Dataset entries
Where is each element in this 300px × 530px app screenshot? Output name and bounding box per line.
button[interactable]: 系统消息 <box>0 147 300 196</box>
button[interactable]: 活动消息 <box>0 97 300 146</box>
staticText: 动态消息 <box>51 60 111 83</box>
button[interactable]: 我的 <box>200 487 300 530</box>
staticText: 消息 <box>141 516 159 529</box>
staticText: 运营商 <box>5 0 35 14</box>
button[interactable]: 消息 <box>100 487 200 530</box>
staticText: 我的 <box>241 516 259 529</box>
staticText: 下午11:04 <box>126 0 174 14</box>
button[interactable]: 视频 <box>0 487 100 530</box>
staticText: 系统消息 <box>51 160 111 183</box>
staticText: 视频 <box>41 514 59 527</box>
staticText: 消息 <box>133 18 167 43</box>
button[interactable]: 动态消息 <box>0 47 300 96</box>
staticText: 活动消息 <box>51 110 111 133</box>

### Exercise prompt
State the number of lines in the records that include the string "活动消息", without any other words.

### Written answer
2